»Anthropotechnik«
Zur Geschichte eines umstrittenen Begriffs
Optimierungs- und Züchtungsvisionen führen in eindrücklicher Weise vor, wie der Mensch und die Techniken, die auf ihn einwirken, aufeinander verwiesen sind. »Anthropotechnik« bezeichnet dabei im internationalen Maßstab einen Kreuzungspunkt, an dem Theorie und Praxis sowie Utopie und Forschung einander begegnen. Folgt man der weit verzweigten Spur dieses Schlagwortes, verschiebt sich die Sichtweise auf einen kontroversen Themenkomplex: Aus einer einseitigen Abhängigkeitsbeziehung wird ein wechselseitiger Aushandlungsprozess zwischen Mensch und Technik, der von wissenschaftlichen, politischen und ideologischen Paradigmen wie Praktiken bestimmt wird.

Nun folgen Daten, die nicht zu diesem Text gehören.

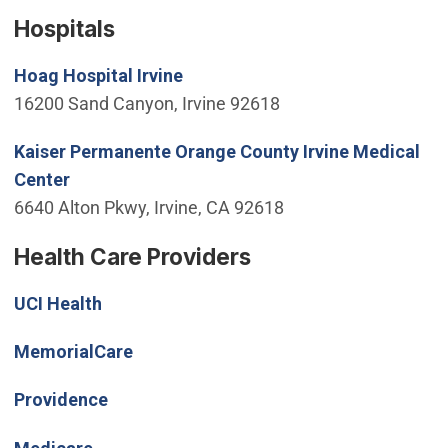
Hospitals
(Open in new window)
Hoag Hospital Irvine
16200 Sand Canyon, Irvine 92618
Kaiser Permanente Orange County Irvine Medical
(Open in new window)
Center
6640 Alton Pkwy, Irvine, CA 92618
Health Care Providers
(Open in new window)
UCI Health
(Open in new window)
MemorialCare
(Open in new window)
Providence
(Open in new window)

Das Buch setzt sich mit dem Konzept der »Anthropotechnik« in Frankreich, Polen, Russland und Deutschland im 19. und 20. Jahrhundert auseinander und weist die naive Verkürzung des Begriffs auf die »Menschenzüchtung« zurück. Ausgehend von der französischen Anthropologie über die polnische Soziologie bis hin zur russischen Genetik und deutschen Psychologie deuten Lesarten von »Anthropotechnik« über sich selbst hinaus auf unterschiedliche Bestimmungen des Menschlichen. Durch eine Analyse dieser vielschichtigen Verflechtung des Begriffs gelingt es Liggieri, die beschränkte nationale Diskursivierung zugunsten einer (außer-)europäischen zu überwinden. Seine Studie verdeutlicht, dass sich im Begriff der »Anthropotechnik« ein Bild der jeweiligen Zeit als Netzwerk von Ideologien, Politik, Wissenschaft, Praxis, Kritik und Kunst abzeichnet.
Die Arbeit erhielt den Carlo-Barck Preis des ZfL sowie den Preis des Kulturwissenschaftlichen Instituts Essen.